Con la confirmación oficial de estos crímenes, el número de feminicidios se eleva a 1.353 desde 2003, año en el que comenzaron a recopilarse estos datos, y a 67 los crímenes vicarios perpetrados desde 2013.
Las 10 mujeres asesinadas por sus parejas o exparejas en los dos primeros meses del año se llamaban Pilar, Czarina, María Isabel, María del Carmen, Victoria, María Belén, Ana María, María José, Petronila y Tatiana, y representan la cifra más alta en un inicio de año desde 2020, cuando se contabilizaron 13 feminicidios en el mismo periodo. El comienzo de 2026 se sitúa, además, entre los peores registros de los últimos 23 años.
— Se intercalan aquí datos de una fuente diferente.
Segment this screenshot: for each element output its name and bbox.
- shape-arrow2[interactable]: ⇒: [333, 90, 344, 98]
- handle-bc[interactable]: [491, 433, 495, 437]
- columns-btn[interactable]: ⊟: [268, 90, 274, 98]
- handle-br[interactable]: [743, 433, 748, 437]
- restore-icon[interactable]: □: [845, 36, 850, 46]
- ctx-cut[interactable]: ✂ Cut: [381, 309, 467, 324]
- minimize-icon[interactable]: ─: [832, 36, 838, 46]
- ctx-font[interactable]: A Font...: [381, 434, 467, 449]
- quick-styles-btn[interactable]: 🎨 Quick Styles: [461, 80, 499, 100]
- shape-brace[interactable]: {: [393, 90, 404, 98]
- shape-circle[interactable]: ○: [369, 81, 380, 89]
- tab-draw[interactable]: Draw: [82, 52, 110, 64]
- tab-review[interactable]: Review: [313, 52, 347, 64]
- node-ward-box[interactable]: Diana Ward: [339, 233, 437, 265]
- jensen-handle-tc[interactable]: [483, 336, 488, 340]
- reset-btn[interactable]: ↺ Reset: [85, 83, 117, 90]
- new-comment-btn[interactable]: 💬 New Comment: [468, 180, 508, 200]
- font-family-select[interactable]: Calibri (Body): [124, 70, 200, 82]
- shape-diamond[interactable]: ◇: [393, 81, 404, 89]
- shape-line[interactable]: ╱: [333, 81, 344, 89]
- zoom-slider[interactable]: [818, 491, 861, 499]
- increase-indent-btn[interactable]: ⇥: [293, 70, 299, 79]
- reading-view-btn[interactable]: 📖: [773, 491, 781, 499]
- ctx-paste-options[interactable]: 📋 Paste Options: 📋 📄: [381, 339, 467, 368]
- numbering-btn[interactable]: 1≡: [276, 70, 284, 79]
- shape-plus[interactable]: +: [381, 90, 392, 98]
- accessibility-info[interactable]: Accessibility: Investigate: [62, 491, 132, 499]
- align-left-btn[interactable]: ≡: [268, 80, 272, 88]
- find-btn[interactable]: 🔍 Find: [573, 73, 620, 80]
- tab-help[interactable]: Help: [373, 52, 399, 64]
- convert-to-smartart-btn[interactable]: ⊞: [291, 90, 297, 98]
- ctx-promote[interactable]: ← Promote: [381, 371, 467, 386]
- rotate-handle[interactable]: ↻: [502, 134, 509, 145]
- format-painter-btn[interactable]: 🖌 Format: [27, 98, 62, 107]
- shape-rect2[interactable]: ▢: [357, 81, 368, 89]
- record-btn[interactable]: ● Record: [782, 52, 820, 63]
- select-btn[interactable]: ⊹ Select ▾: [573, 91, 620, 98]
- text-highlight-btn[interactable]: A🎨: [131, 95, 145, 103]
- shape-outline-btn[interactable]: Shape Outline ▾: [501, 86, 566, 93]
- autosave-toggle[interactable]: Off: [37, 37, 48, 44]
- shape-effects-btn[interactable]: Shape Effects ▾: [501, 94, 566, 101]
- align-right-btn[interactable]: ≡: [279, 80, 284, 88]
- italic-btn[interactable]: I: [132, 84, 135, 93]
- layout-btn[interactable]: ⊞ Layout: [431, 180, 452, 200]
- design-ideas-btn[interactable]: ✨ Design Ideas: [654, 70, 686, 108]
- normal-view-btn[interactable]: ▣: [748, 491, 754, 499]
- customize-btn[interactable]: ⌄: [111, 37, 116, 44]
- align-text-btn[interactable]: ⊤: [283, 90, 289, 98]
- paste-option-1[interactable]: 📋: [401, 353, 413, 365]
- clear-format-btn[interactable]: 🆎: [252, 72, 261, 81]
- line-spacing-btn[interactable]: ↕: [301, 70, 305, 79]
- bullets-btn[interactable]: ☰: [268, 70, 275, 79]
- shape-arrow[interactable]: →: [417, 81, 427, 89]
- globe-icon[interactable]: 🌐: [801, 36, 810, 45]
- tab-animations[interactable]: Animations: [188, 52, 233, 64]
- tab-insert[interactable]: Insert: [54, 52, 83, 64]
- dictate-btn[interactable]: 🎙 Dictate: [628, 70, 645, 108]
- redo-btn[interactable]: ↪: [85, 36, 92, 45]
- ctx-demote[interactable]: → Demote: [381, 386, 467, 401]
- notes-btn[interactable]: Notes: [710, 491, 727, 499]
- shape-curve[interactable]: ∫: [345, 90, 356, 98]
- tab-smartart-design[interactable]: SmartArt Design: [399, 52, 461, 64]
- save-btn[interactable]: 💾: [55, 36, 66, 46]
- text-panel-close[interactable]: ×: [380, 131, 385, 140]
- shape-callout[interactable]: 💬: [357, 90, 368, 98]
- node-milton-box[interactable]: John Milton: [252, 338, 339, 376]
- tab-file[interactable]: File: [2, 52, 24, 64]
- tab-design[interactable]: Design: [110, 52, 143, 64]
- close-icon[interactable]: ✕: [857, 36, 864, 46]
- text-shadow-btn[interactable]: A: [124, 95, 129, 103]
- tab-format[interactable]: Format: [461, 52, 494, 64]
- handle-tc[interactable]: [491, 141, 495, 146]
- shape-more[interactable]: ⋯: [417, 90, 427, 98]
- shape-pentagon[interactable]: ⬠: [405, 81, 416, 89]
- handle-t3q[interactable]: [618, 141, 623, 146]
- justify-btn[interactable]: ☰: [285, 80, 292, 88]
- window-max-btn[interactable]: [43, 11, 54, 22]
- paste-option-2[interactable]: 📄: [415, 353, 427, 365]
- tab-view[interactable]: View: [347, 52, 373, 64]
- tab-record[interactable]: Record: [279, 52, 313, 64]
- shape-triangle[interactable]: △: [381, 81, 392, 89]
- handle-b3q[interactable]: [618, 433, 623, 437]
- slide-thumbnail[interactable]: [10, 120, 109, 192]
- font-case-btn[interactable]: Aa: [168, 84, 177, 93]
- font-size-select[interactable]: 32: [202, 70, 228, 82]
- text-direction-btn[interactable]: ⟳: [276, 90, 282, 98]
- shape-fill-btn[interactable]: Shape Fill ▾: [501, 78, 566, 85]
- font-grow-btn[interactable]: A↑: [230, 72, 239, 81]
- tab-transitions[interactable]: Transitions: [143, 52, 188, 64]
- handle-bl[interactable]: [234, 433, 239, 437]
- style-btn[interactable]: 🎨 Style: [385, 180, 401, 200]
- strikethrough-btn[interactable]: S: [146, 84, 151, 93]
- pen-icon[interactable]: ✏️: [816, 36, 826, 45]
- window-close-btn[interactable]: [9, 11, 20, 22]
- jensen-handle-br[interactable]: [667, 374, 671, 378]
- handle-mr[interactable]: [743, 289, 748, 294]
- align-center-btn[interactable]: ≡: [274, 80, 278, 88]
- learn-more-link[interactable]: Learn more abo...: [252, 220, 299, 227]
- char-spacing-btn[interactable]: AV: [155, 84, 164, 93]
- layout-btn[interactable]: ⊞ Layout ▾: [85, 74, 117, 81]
Sus nombres, junto al de los dos menores asesinados —Noemí, de 12 años, y Yared, de 10—, recuerdan que cada crimen machista deja una ausencia irreparable y un impacto devastador para familiares y amigos.
La abogada Amparo Díaz Ramos, experta en violencia de género, explica a Infobae que, aunque España cuenta con una normativa avanzada en esta materia, la aplicación práctica de la ley y la protección de las víctimas presentan deficiencias significativas. Entre los principales obstáculos, señala la falta de confianza en el sistema judicial, el temor a represalias y la incertidumbre sobre la situación en la que quedarán sus hijos e hijas. “Esto hace que haya muchas mujeres que no llegan a denunciar ni a obtener ningún tipo de protección del sistema judicial”, señala.
Díaz Ramos advierte que incluso cuando se presenta una denuncia, la valoración del riesgo suele quedarse corta, ya que a menudo solo se tienen en cuenta los episodios más recientes y no la totalidad del maltrato sufrido durante años. Este enfoque puede minimizar la gravedad real de la situación. Además, en el proceso para solicitar una orden de protección, normalmente solo se consideran las declaraciones de la víctima y el agresor, sin pruebas adicionales, lo que complica la acreditación de la violencia, especialmente en casos psicológicos, asegura.
La experta también señala que, durante la tramitación de las órdenes de protección y el desarrollo de los procedimientos judiciales, frecuentemente se prioriza la rapidez por encima de un análisis profundo. Muchos casos se resuelven como juicios rápidos, limitando la investigación a informes elaborados por las Unidades de Valoración Integral de Violencia de Género, donde los especialistas escuchan a ambas partes y determinan a quién consideran más creíble, lo que no siempre permite una evaluación completa de cada caso.
No obstante, a pesar de las dificultades, Díaz Ramos insiste en que denunciar resulta útil para muchas mujeres, pues los agresores toman conciencia de las posibles consecuencias legales y eso “limita su conducta y hace que se alejen de las víctimas”. En muchos casos, además, las medidas de alejamiento o una condena con penas accesorias aportan protección efectiva.
Los dos últimos asesinatos confirmados por Igualdad ocurrieron en Navarra y en Santa Cruz de Tenerife el pasado 20 de febrero. En el caso de Navarra, se trata de Tatiana, una mujer de 28 años que fue asesinada por su pareja. La víctima tenía una hija y tres hijos menores de edad y no existían denuncias previas por violencia de género contra el agresor. El crimen ocurrido en Santa Cruz de Tenerife es el de Yared, que fue asesinado por su padre, y en este caso tampoco existían denuncias previas.
De las 10 mujeres asesinadas, 7 eran españolas y 3 procedían de otros países, al igual que sus feminicidas. En solo uno de los casos la pareja seguía conviviendo, mientras que en los otros nueve la relación había terminado o estaban en fase de ruptura.
En estos dos meses, un total de 10 menores también han quedado huérfanos a consecuencia de esta violencia, cifra que se eleva a 514 desde 2013 (los mayores de edad no se incluyen en las estadísticas).